[Collection entries]
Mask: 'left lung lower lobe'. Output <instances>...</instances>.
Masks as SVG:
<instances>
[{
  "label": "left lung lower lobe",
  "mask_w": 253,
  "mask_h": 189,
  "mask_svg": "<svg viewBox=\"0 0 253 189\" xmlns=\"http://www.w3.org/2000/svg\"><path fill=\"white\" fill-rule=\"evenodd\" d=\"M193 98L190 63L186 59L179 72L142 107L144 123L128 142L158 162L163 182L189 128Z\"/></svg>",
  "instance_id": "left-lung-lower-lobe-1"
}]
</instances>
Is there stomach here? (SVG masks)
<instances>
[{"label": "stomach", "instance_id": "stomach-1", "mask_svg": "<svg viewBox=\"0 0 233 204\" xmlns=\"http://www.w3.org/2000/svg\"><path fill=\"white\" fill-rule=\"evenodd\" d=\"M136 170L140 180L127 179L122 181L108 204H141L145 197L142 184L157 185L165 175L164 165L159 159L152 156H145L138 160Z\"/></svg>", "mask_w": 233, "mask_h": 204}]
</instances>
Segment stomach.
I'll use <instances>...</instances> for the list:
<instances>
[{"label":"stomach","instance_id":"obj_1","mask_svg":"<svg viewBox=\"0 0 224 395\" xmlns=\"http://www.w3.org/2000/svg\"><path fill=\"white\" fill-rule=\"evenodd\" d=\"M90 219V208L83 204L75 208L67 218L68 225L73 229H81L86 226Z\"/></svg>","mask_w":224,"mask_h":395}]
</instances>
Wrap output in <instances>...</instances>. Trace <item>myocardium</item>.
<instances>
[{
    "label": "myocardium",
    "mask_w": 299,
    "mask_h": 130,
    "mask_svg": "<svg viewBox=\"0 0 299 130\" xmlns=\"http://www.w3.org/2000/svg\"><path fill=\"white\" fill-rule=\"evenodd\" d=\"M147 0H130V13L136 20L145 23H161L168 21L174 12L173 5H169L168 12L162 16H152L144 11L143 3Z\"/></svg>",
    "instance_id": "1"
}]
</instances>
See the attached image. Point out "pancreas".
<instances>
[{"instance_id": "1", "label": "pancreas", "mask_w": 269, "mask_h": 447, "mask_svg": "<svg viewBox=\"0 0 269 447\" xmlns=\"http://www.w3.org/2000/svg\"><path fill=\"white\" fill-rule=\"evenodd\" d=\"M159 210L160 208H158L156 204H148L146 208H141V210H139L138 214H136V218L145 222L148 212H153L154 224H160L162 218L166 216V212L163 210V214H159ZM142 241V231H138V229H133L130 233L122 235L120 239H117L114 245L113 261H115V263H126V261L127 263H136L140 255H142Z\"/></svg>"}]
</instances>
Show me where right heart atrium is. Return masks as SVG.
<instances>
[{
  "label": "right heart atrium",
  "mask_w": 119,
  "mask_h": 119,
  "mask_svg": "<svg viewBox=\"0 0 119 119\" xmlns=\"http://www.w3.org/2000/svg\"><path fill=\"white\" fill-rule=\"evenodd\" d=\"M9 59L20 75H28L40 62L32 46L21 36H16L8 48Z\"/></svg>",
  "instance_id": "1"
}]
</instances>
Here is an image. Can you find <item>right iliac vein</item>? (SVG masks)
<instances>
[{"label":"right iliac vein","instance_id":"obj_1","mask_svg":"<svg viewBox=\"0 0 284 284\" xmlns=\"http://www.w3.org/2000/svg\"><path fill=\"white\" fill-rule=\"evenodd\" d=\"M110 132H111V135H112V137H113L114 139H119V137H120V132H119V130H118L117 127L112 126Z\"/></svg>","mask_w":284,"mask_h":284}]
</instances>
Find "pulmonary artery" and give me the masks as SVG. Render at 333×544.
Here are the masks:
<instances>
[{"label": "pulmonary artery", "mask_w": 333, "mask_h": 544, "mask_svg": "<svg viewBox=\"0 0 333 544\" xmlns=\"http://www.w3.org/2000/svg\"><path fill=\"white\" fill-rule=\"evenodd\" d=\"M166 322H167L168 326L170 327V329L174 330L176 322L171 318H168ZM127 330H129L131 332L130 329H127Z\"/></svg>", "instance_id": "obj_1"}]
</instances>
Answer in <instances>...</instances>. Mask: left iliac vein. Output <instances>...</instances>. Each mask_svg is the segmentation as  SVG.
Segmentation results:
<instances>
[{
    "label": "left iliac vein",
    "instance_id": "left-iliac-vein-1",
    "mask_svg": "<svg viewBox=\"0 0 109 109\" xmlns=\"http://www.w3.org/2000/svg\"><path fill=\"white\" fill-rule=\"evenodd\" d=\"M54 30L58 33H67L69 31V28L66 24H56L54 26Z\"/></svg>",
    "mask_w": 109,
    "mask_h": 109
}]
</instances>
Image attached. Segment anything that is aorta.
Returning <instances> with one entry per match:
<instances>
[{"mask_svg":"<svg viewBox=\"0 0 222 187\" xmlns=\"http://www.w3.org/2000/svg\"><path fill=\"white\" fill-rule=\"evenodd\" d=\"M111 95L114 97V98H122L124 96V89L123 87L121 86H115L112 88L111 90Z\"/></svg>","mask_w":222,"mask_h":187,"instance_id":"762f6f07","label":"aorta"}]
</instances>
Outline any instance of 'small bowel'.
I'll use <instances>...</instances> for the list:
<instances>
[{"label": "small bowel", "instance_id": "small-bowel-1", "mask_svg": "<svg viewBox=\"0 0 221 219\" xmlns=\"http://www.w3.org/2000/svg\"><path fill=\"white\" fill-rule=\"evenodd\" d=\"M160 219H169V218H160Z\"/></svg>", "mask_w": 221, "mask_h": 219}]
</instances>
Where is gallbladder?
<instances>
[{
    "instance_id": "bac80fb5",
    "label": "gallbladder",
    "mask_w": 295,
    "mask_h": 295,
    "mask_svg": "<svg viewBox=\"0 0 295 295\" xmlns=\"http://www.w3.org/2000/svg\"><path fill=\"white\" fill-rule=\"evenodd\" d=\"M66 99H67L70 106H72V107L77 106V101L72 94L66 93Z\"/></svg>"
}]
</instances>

What to do :: For this exercise, repeat the data above exactly.

Solution to the problem ::
Mask: 'left lung lower lobe'. Output <instances>...</instances>.
Masks as SVG:
<instances>
[{
  "label": "left lung lower lobe",
  "mask_w": 253,
  "mask_h": 189,
  "mask_svg": "<svg viewBox=\"0 0 253 189\" xmlns=\"http://www.w3.org/2000/svg\"><path fill=\"white\" fill-rule=\"evenodd\" d=\"M193 98L190 63L186 59L179 72L142 107L144 123L128 142L158 162L163 182L189 128Z\"/></svg>",
  "instance_id": "left-lung-lower-lobe-1"
}]
</instances>
Is there stomach here? (SVG masks)
<instances>
[{"label": "stomach", "instance_id": "stomach-1", "mask_svg": "<svg viewBox=\"0 0 233 204\" xmlns=\"http://www.w3.org/2000/svg\"><path fill=\"white\" fill-rule=\"evenodd\" d=\"M136 170L140 180L127 179L122 181L108 204H141L145 197L142 184L157 185L165 175L164 165L159 159L152 156H145L138 160Z\"/></svg>", "mask_w": 233, "mask_h": 204}]
</instances>
Segment stomach.
I'll use <instances>...</instances> for the list:
<instances>
[{"label":"stomach","instance_id":"obj_1","mask_svg":"<svg viewBox=\"0 0 224 395\" xmlns=\"http://www.w3.org/2000/svg\"><path fill=\"white\" fill-rule=\"evenodd\" d=\"M90 219V208L83 204L75 208L67 218L68 225L73 229H81L86 226Z\"/></svg>","mask_w":224,"mask_h":395}]
</instances>
Wrap output in <instances>...</instances>. Trace <item>myocardium</item>.
<instances>
[{
    "label": "myocardium",
    "mask_w": 299,
    "mask_h": 130,
    "mask_svg": "<svg viewBox=\"0 0 299 130\" xmlns=\"http://www.w3.org/2000/svg\"><path fill=\"white\" fill-rule=\"evenodd\" d=\"M147 0H130V13L136 20L145 23H161L168 21L174 12L173 5H169L168 12L162 16H152L144 11L143 3Z\"/></svg>",
    "instance_id": "1"
}]
</instances>
See the attached image. Point out "pancreas".
<instances>
[{"instance_id": "1", "label": "pancreas", "mask_w": 269, "mask_h": 447, "mask_svg": "<svg viewBox=\"0 0 269 447\" xmlns=\"http://www.w3.org/2000/svg\"><path fill=\"white\" fill-rule=\"evenodd\" d=\"M159 210L160 208H158L156 204H148L146 208H141V210H139L138 214H136V218L145 222L148 212H153L154 224H160L162 218L166 216V212L163 210V214H159ZM142 241V231H138V229H133L130 233L122 235L120 239H117L114 245L113 261H115V263H126V261L127 263H136L140 255H142Z\"/></svg>"}]
</instances>
Show me where right heart atrium is. Return masks as SVG.
<instances>
[{
  "label": "right heart atrium",
  "mask_w": 119,
  "mask_h": 119,
  "mask_svg": "<svg viewBox=\"0 0 119 119\" xmlns=\"http://www.w3.org/2000/svg\"><path fill=\"white\" fill-rule=\"evenodd\" d=\"M9 59L20 75H28L40 62L32 46L21 36H16L8 48Z\"/></svg>",
  "instance_id": "1"
}]
</instances>
Here is an image. Can you find <item>right iliac vein</item>? (SVG masks)
<instances>
[{"label":"right iliac vein","instance_id":"obj_1","mask_svg":"<svg viewBox=\"0 0 284 284\" xmlns=\"http://www.w3.org/2000/svg\"><path fill=\"white\" fill-rule=\"evenodd\" d=\"M110 132H111V135H112V137H113L114 139H119V137H120V132H119V130H118L117 127L112 126Z\"/></svg>","mask_w":284,"mask_h":284}]
</instances>
Find "pulmonary artery" and give me the masks as SVG. Render at 333×544.
Here are the masks:
<instances>
[{"label": "pulmonary artery", "mask_w": 333, "mask_h": 544, "mask_svg": "<svg viewBox=\"0 0 333 544\" xmlns=\"http://www.w3.org/2000/svg\"><path fill=\"white\" fill-rule=\"evenodd\" d=\"M166 322H167L168 326L170 327V329L174 330L176 322L171 318H168ZM127 330H129L131 332L130 329H127Z\"/></svg>", "instance_id": "obj_1"}]
</instances>
Answer in <instances>...</instances>. Mask: left iliac vein. Output <instances>...</instances>. Each mask_svg is the segmentation as  SVG.
Segmentation results:
<instances>
[{
    "label": "left iliac vein",
    "instance_id": "left-iliac-vein-1",
    "mask_svg": "<svg viewBox=\"0 0 109 109\" xmlns=\"http://www.w3.org/2000/svg\"><path fill=\"white\" fill-rule=\"evenodd\" d=\"M54 30L58 33H67L69 31V28L66 24H56L54 26Z\"/></svg>",
    "mask_w": 109,
    "mask_h": 109
}]
</instances>
Image attached. Segment anything that is aorta.
Returning <instances> with one entry per match:
<instances>
[{"mask_svg":"<svg viewBox=\"0 0 222 187\" xmlns=\"http://www.w3.org/2000/svg\"><path fill=\"white\" fill-rule=\"evenodd\" d=\"M111 95L114 97V98H122L124 96V89L123 87L121 86H115L112 88L111 90Z\"/></svg>","mask_w":222,"mask_h":187,"instance_id":"762f6f07","label":"aorta"}]
</instances>
Outline any instance of 'small bowel'.
I'll use <instances>...</instances> for the list:
<instances>
[{"label": "small bowel", "instance_id": "small-bowel-1", "mask_svg": "<svg viewBox=\"0 0 221 219\" xmlns=\"http://www.w3.org/2000/svg\"><path fill=\"white\" fill-rule=\"evenodd\" d=\"M160 219H169V218H160Z\"/></svg>", "mask_w": 221, "mask_h": 219}]
</instances>
Where is gallbladder?
<instances>
[{
    "instance_id": "bac80fb5",
    "label": "gallbladder",
    "mask_w": 295,
    "mask_h": 295,
    "mask_svg": "<svg viewBox=\"0 0 295 295\" xmlns=\"http://www.w3.org/2000/svg\"><path fill=\"white\" fill-rule=\"evenodd\" d=\"M66 99H67L70 106H72V107L77 106V101L72 94L66 93Z\"/></svg>"
}]
</instances>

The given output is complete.